MATERIAL TO PROCESS:
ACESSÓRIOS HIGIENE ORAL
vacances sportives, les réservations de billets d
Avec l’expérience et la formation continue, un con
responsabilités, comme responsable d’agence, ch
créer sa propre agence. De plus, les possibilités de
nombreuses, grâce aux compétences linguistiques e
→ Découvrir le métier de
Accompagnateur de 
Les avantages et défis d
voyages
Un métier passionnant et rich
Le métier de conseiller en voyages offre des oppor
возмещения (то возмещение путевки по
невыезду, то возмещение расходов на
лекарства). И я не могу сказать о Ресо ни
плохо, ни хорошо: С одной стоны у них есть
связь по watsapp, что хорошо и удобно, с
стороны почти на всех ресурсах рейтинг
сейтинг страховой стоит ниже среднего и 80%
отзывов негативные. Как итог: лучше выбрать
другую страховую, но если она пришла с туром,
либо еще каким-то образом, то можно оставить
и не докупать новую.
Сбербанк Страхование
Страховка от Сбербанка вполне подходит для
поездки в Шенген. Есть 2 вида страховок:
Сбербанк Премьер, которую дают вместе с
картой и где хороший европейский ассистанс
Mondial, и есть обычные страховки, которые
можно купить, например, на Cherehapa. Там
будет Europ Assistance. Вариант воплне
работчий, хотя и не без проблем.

WHAT YOU NEED TO DO:
Where in the entries does the word "возмещение" occur? Copy out each line that has it.

RESPONSE:
возмещения (то возмещение путевки по
невыезду, то возмещение расходов на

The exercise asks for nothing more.